Looking forward, looking back

I’m a huge fan of performance indicators. The notion of using specific metrics to assess how well an organisation is doing and to better understand the environment in which it is operating can be incredibly powerful. Provided, of course, that we’re looking at the right metrics. But too many organisation focus on historic data. This means that they’re looking backwards, when they should be looking ahead.

The crucial distinction here is between lagging and leading indicators. Lagging indicators look to the past. They tell us about what has already happened. Staff turnover, quarterly revenue, customer feedback – that sort of thing. Most organisations have in place mechanisms to monitor certain lagging indicators. And they do play a useful role in assessing organisational performance.

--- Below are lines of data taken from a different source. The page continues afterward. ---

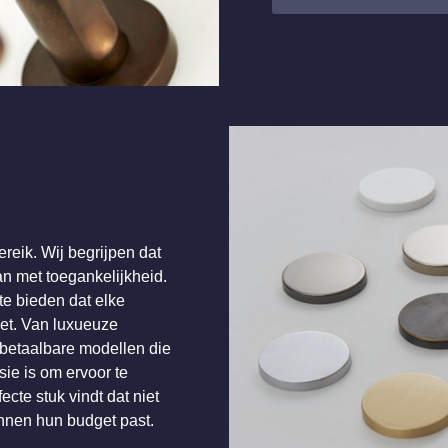
reik. Wij begrijpen dat
n met toegankelijkheid.
te bieden dat elke
et. Van luxueuze
 betaalbare modellen die
sie is om ervoor te
ecte stuk vindt dat niet
innen hun budget past.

Leading indicators look to the future. They tell us what is going to happen. When it comes to making decisions, this is the kind of information you need. Because you can use it to take action to influence the future course of events. You can use it to actually make a difference.

Let’s take as an example employee retention. We can measure the number or percentage of employees who leave each month, quarter or year. We can perhaps also do some exit interviews to find out why they’re leaving and to analyse our leaver data by relevant categories. This is all good stuff. But it’s a lagging indicator. Whatever we do with the information, the employees have still left.

Imagine, though, that we use the exit interviews to get into more detail about the factors that are leading people to leave the organisation. Some of these factors will, of course, be things we can’t do anything about. But some of them will, if we’re fortunate, be things we can actually address. And so we need to develop indicators that will flag up these factors when they become an issue. We can then act preemptively to retain our staff.

We might find, for example, that a significant number of people who leave have previously applied for flexible working arrangements – perhaps in response to childcare or other caring responsibilities – but have had their application denied. We might then look into the data around applications for flexible working, to see what proportion of people whose applications are denied then go on to leave the organisation. Let’s say, for the purpose of this example, that it’s 50%. That’s clearly a problem.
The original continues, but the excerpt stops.